Naksirku ingin menjadi sugar daddyku. Chapter 81
Chapter 81 / 103 0% selesai ~7 mnt tersisa

Chapter 81 — Bab 81 Jiang Haochen tahu bahwa Chi Yuan sedang mengawasinya.

1 jam lalu · ~7 mnt baca

Keesokan harinya, Chi Won tiba di lokasi syuting dua jam lebih awal.

Untuk adegan berbahaya seperti menyeret, kru selalu berlatih beberapa kali sebelumnya. Para aktor datang lebih awal, dan direktur teknis memiliki lebih banyak waktu.

Ketika Chi Yuan menyelesaikan riasan dan penataannya, dia melihat Xiao Zhao kembali dengan secangkir teh susu di tangan kirinya dan seember mie instan keluarga di tangan kanannya.
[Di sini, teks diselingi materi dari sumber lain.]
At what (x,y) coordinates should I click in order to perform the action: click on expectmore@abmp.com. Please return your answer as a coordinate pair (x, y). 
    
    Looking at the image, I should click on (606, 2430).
Xiao Zhao dengan senang hati menyerahkan semua makanannya kepada Chi Yuan sambil berkata, "Saudara Chi, makanlah dulu. Syuting nanti pasti akan menghabiskan energimu."

Chi Yuan bertanya dengan rasa ingin tahu, "Siapa yang mentraktir hari ini?"
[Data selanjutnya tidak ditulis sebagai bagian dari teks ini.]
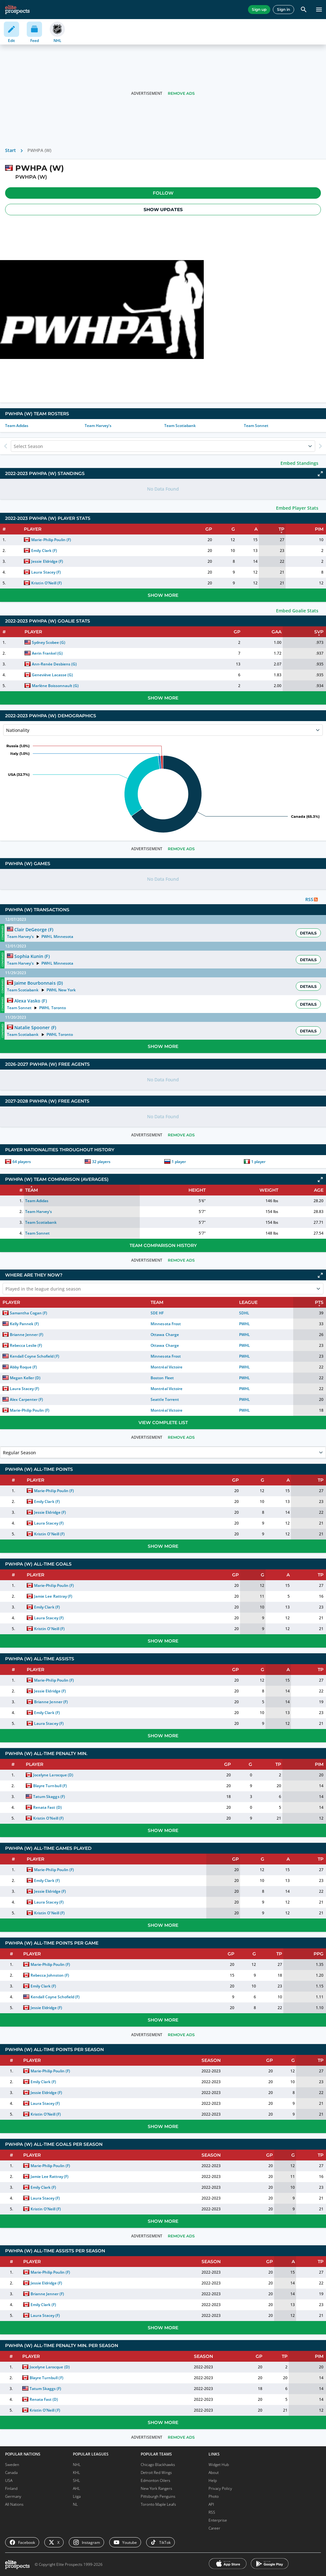 The width and height of the screenshot is (326, 2576). What do you see at coordinates (165, 1399) in the screenshot?
I see `Seattle Torrent` at bounding box center [165, 1399].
Xiao Zhao: "Saya mendengar bahwa beberapa investor datang untuk memeriksa film tersebut dan ingin mentraktir para kru. Mereka juga memiliki hot pot pedas di sana, tetapi antreannya terlalu panjang, saya akan mengambilnya nanti."

Ketika Chi Yuan melihat hamburger di ember keluarga, dia tidak bisa menahan senyum, memikirkan janji Tuan Jiang untuk mengunjunginya lagi di lokasi syuting.
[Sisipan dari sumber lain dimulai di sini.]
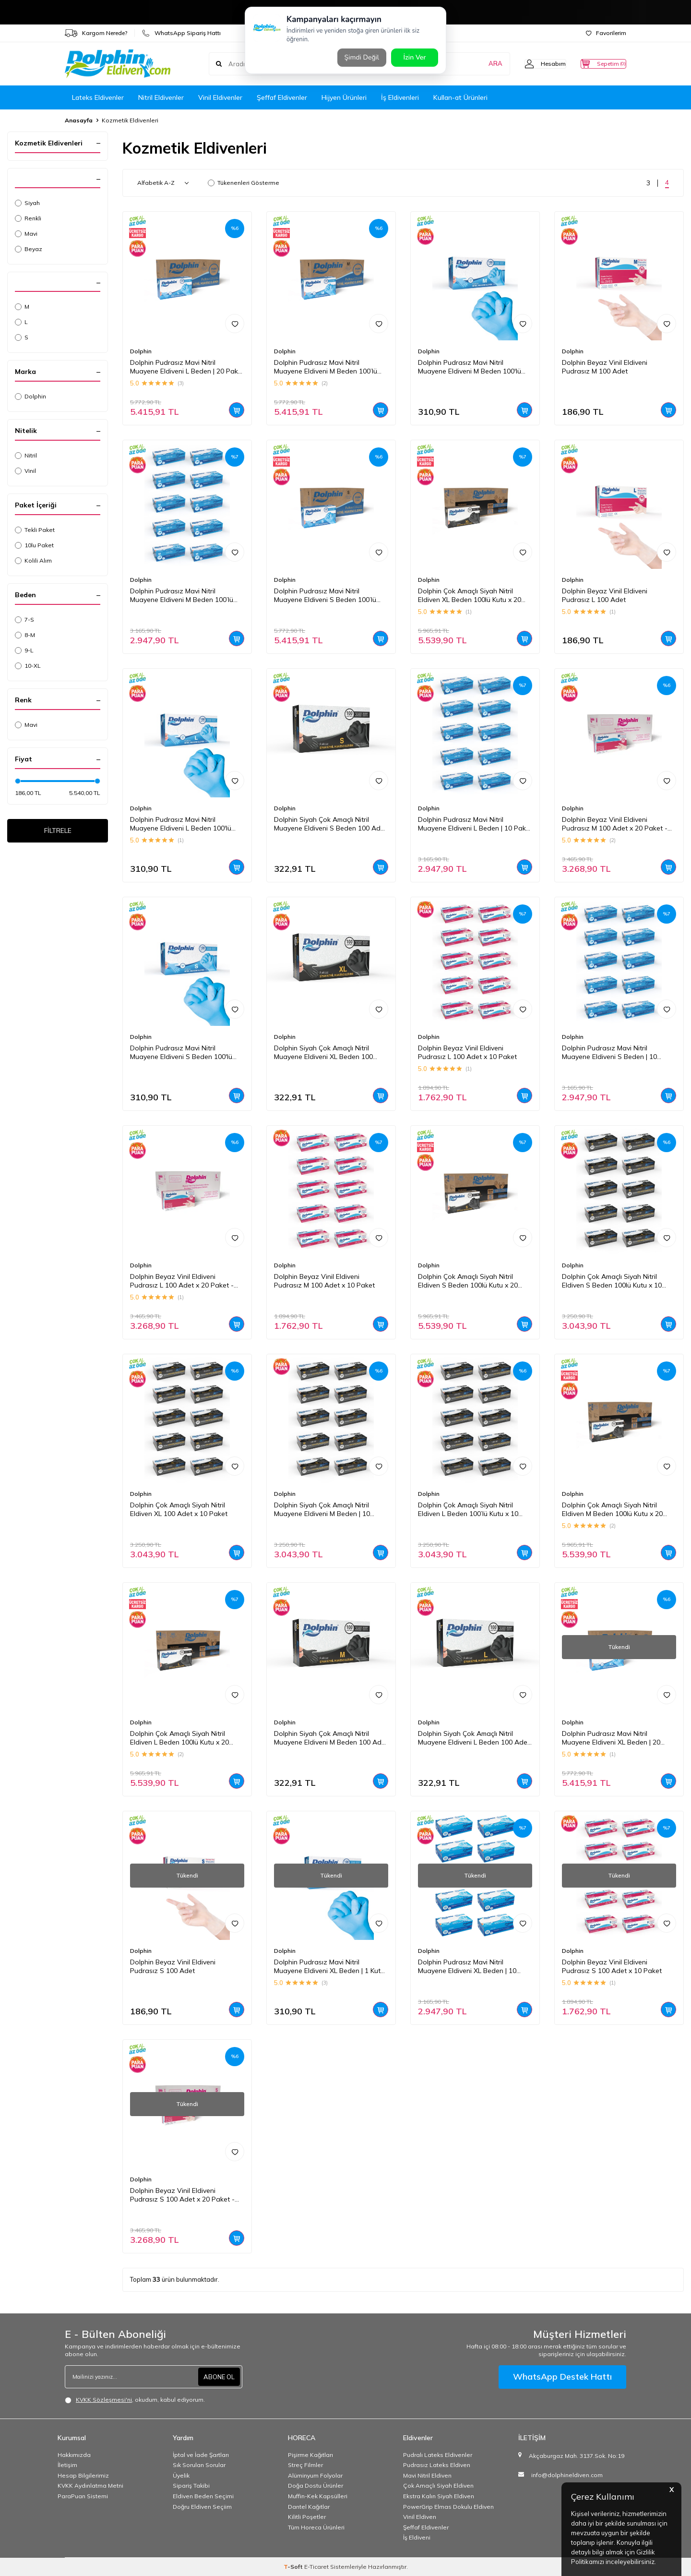 This screenshot has width=691, height=2576. I want to click on Kullan-at Ürünleri, so click(460, 97).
Ketika Jiang datang terakhir kali, dia mentraktir kru teh susu atas namanya, dan sepertinya dia lupa mengucapkan terima kasih.

Pada saat ini, sutradara aksi berjalan mendekat dan, melihat tumpukan makanan di depan Chi Yuan, tidak bisa tidak mengingatkannya.

"Guru Chi, tolong makan lebih sedikit, perutmu mungkin terasa tidak nyaman saat kita syuting nanti."

Chi Yuan dengan patuh mengangguk: "Oke."

Instruktur aksi: "Datanglah dan cobalah gerakan-gerakan tersebut ketika Anda memiliki waktu luang nanti."

Chi Yuan segera berdiri: "Saya punya waktu sekarang."

Dia memasukkan teh susu ke tangan Xiao Zhao, dan kemudian Chi Yuan mengikuti instruktur seni bela diri itu pergi.

Ketika Yan Chuan tiba di lokasi syuting, Chi Yuan sudah mulai syuting. Dia berjalan lurus menuju tempat direktur berada.

Di monitor, staf sedang memeriksa alat pelindung di tubuh Chi Yuan. Mungkin karena Chi Yuan sangat kurus, berbagai alat pelindungnya tidak terlihat besar sama sekali, meski dikenakan dekat dengan tubuhnya.

Selain berbagai alat pelindung, kawat juga diikatkan di pinggang selama pembuatan film untuk meminimalkan gesekan antara aktor dan tanah.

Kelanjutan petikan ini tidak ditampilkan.